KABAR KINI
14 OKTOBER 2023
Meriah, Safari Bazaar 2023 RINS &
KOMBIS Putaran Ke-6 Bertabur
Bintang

##########

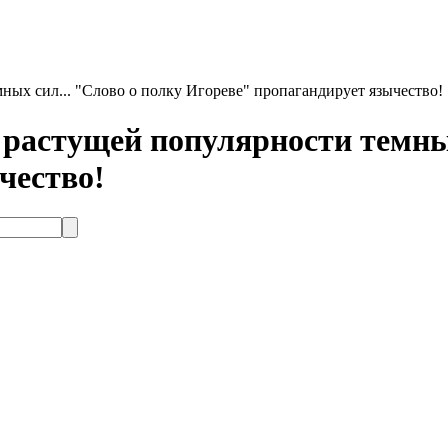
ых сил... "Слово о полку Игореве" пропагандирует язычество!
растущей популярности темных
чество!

##########

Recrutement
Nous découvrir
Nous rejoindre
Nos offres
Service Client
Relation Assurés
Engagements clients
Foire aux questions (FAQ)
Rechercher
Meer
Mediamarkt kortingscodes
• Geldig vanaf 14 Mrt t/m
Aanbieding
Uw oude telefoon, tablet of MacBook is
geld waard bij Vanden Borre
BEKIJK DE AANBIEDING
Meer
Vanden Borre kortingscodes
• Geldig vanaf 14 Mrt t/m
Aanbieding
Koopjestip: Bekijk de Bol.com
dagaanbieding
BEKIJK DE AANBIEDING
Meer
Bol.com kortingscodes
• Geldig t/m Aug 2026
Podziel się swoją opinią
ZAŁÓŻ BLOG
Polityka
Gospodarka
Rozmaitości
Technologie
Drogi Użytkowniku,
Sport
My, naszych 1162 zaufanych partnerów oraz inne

##########

#### Task description:
When you reach the line holding "Vanden Borre kortingscodes" in the records above, begin reproducing exactly, stop after the line holding "My, naszych 1162", and output nothing else.

#### Output for this task:
Vanden Borre kortingscodes
• Geldig vanaf 14 Mrt t/m
Aanbieding
Koopjestip: Bekijk de Bol.com
dagaanbieding
BEKIJK DE AANBIEDING
Meer
Bol.com kortingscodes
• Geldig t/m Aug 2026
Podziel się swoją opinią
ZAŁÓŻ BLOG
Polityka
Gospodarka
Rozmaitości
Technologie
Drogi Użytkowniku,
Sport
My, naszych 1162 zaufanych partnerów oraz inne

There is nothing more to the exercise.